> Task statement
Throughout the listing below, show every line in which "Gipsy" occurs.

----- Excerpted data -----

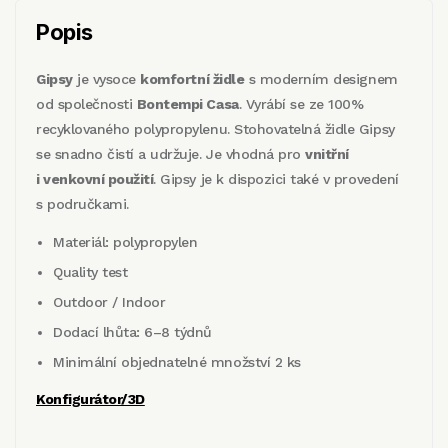
Popis
Gipsy
je vysoce
komfortní židle
s moderním designem
od společnosti
Bontempi Casa
. Vyrábí se ze 100%
recyklovaného polypropylenu. Stohovatelná židle Gipsy
se snadno čistí a udržuje. Je vhodná pro
vnitřní
i venkovní použití
. Gipsy je k dispozici také v provedení
s područkami.
Materiál: polypropylen
Quality test
Outdoor / Indoor
Dodací lhůta: 6–8 týdnů
Minimální objednatelné množství 2 ks
Konfigurátor/3D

-----

> Solution for this problem
Gipsy
recyklovaného polypropylenu. Stohovatelná židle Gipsy
. Gipsy je k dispozici také v provedení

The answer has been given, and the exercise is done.